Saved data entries
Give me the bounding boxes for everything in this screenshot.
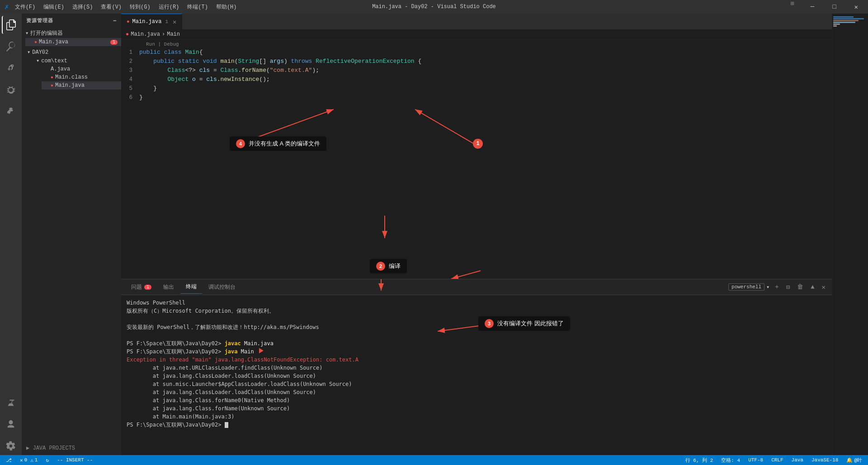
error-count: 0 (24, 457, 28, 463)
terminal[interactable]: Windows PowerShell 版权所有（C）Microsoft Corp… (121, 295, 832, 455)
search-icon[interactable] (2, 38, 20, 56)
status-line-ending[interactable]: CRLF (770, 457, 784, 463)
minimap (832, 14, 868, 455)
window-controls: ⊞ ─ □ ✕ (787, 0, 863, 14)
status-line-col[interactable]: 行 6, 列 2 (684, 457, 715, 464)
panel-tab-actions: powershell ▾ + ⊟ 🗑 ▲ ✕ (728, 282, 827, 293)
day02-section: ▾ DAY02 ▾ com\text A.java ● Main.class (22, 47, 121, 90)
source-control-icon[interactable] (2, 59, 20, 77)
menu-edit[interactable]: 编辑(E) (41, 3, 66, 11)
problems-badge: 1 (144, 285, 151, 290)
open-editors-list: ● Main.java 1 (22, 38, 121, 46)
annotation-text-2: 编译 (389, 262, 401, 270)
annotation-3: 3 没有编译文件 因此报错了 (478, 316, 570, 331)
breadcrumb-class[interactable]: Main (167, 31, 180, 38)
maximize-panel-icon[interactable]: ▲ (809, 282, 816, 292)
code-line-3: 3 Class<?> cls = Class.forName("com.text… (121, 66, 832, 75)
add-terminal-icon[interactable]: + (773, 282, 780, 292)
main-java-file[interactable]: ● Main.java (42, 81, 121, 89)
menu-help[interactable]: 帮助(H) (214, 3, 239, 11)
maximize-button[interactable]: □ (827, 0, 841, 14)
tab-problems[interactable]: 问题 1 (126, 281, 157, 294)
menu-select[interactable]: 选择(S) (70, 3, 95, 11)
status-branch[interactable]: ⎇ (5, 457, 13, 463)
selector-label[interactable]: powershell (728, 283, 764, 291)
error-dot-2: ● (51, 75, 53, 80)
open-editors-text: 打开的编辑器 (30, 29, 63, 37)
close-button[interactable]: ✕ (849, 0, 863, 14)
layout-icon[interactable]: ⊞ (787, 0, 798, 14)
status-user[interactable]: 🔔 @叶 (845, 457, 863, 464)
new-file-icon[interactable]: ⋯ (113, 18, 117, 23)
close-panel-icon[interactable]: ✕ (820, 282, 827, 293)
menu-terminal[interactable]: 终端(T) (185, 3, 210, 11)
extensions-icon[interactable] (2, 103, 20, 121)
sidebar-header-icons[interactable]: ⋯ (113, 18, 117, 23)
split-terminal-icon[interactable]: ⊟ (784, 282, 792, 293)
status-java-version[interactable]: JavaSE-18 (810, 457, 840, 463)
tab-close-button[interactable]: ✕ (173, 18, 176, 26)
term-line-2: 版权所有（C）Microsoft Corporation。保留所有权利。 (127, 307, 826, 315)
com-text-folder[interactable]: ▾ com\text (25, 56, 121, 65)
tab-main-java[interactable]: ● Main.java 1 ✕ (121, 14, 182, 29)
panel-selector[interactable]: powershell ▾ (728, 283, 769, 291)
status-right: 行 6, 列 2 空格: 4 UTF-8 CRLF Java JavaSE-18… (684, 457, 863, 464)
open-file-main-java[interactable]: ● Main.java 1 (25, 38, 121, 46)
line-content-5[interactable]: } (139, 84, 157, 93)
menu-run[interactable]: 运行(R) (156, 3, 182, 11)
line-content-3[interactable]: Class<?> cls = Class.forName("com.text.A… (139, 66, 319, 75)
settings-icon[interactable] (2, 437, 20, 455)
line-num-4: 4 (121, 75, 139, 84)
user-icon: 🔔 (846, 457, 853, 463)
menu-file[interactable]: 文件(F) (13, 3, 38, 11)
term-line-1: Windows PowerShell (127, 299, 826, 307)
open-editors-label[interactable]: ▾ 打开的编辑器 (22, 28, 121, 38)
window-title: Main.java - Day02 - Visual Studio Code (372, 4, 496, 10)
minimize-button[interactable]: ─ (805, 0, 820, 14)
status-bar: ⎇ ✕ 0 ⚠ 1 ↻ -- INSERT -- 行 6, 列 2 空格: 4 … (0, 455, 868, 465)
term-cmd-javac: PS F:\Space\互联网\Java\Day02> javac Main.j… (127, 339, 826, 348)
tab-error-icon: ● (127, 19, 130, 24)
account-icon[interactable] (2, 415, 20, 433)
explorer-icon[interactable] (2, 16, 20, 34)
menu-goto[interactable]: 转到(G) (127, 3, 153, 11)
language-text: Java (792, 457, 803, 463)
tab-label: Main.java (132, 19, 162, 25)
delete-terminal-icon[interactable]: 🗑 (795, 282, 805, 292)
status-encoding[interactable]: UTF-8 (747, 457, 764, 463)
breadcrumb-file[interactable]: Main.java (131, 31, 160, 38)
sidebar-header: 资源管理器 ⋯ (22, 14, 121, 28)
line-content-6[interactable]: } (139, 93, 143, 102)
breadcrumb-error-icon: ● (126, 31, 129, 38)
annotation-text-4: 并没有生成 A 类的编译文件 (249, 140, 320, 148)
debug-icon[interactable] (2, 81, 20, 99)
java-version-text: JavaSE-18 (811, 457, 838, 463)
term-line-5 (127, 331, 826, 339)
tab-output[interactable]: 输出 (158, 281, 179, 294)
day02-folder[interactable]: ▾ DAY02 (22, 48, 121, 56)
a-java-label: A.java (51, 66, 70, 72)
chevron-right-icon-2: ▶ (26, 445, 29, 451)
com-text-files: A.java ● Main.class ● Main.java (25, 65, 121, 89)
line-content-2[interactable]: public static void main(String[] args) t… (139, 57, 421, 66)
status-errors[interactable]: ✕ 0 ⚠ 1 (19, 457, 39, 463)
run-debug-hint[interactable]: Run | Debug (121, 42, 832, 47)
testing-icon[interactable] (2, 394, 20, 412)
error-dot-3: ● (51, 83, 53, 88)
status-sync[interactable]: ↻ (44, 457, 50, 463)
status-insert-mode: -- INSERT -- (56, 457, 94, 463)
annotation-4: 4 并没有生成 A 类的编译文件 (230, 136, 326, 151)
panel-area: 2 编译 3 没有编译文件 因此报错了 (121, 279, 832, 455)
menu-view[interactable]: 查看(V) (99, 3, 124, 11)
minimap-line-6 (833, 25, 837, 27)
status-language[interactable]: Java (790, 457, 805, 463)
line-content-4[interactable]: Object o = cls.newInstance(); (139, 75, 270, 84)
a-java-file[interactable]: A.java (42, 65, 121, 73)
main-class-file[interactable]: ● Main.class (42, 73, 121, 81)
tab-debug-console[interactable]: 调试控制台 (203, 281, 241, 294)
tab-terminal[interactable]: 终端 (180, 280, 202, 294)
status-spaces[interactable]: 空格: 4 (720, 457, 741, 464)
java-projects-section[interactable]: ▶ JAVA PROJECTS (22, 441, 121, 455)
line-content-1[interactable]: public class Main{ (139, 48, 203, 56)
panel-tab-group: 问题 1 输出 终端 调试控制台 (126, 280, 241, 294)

...

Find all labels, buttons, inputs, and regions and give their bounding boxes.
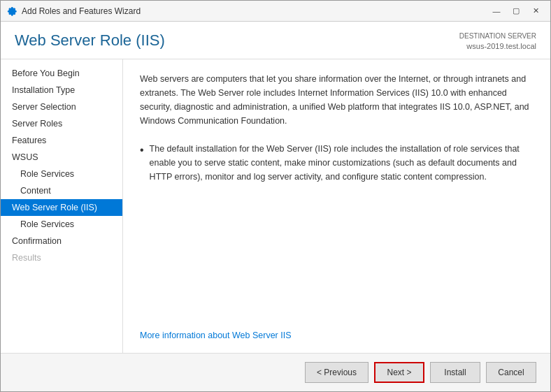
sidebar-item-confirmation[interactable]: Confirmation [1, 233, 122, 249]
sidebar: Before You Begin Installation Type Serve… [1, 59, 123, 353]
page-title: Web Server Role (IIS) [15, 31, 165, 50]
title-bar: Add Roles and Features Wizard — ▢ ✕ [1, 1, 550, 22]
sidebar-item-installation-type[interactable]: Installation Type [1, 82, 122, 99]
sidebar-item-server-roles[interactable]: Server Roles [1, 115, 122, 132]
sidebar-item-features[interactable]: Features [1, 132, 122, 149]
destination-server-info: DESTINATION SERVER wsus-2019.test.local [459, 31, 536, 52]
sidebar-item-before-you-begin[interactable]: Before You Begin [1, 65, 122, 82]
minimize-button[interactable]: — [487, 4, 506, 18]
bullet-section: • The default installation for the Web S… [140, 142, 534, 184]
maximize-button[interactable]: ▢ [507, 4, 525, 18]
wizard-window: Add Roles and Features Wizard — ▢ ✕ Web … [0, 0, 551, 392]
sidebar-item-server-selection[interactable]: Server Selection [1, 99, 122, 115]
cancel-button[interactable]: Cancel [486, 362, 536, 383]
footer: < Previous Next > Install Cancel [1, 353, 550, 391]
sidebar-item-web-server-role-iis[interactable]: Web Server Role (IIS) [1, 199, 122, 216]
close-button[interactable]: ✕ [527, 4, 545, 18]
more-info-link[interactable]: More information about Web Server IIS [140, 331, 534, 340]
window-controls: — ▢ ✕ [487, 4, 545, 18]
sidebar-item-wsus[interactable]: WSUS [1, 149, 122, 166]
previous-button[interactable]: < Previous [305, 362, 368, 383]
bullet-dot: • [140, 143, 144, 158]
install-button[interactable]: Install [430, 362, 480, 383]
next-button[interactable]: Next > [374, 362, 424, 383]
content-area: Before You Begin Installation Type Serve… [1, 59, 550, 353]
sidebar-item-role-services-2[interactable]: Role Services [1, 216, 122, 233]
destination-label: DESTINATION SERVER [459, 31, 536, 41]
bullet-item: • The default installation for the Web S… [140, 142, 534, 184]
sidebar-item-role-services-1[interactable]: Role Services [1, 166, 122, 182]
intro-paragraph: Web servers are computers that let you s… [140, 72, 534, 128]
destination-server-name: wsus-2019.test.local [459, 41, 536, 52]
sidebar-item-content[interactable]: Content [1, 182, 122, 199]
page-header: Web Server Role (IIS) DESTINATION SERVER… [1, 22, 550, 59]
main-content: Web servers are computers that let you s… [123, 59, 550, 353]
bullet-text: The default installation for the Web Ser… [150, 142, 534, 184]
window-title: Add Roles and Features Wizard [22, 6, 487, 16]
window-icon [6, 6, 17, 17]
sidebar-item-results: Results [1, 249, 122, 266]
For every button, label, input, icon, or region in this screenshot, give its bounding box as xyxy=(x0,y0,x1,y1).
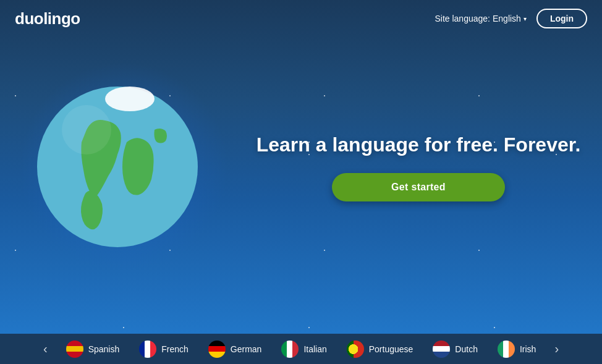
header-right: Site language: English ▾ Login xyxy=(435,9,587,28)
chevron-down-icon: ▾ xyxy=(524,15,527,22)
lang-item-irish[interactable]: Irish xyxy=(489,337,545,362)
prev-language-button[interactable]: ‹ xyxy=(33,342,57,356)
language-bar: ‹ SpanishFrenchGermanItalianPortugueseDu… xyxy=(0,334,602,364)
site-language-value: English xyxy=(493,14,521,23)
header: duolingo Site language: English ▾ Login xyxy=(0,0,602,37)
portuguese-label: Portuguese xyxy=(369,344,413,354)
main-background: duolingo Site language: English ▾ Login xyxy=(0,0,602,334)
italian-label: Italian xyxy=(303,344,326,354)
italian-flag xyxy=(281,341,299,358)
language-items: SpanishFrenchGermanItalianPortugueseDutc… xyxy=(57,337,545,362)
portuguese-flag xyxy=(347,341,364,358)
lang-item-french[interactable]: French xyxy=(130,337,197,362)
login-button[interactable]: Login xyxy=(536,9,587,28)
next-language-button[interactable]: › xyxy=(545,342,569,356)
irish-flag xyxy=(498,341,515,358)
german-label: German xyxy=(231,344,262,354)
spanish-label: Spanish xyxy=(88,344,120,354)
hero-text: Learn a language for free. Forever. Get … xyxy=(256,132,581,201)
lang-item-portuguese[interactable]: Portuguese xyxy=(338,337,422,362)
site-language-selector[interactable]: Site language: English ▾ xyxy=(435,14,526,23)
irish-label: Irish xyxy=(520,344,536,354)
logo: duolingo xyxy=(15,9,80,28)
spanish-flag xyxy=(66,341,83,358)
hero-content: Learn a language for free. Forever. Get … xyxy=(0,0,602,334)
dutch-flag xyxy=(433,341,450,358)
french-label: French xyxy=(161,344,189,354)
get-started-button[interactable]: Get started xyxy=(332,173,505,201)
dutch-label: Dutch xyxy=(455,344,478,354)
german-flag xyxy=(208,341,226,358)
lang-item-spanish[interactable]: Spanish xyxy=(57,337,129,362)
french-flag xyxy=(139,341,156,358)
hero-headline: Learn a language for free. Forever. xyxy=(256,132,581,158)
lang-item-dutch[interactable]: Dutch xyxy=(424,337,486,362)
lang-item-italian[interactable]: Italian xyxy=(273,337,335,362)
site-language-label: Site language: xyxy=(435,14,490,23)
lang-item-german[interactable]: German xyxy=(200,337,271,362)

* * *

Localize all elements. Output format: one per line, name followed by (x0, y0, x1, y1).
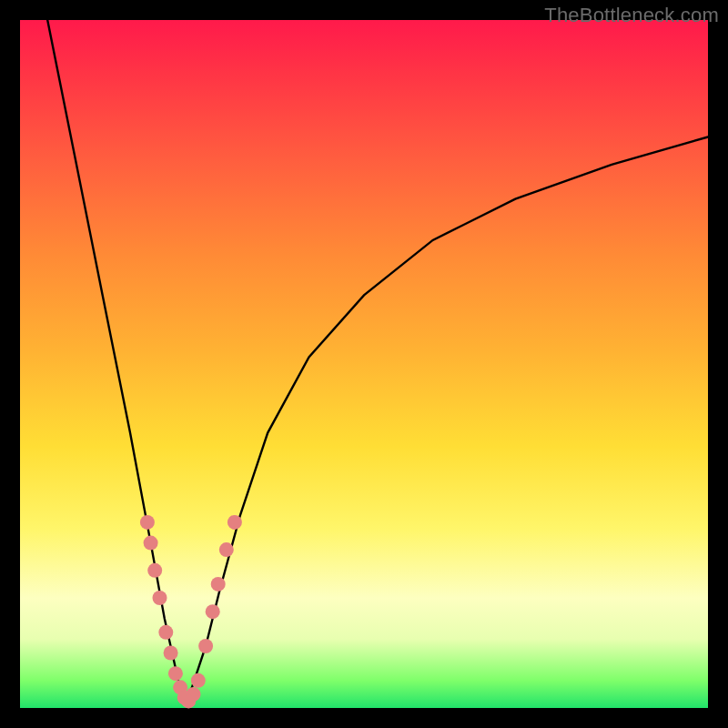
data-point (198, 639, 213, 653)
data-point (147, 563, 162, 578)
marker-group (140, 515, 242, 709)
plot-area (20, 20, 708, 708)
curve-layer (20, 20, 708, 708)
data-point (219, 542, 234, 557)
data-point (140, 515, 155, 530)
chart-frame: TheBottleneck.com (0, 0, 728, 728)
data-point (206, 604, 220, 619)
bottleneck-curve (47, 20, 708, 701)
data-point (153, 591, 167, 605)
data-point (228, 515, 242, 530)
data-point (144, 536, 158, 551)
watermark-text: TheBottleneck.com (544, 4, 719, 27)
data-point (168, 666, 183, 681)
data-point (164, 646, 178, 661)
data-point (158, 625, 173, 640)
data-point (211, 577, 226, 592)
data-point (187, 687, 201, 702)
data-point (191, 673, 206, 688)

What is needed
Scan the data for lines with the word "controls". Report only how many there are.

Solved problem
2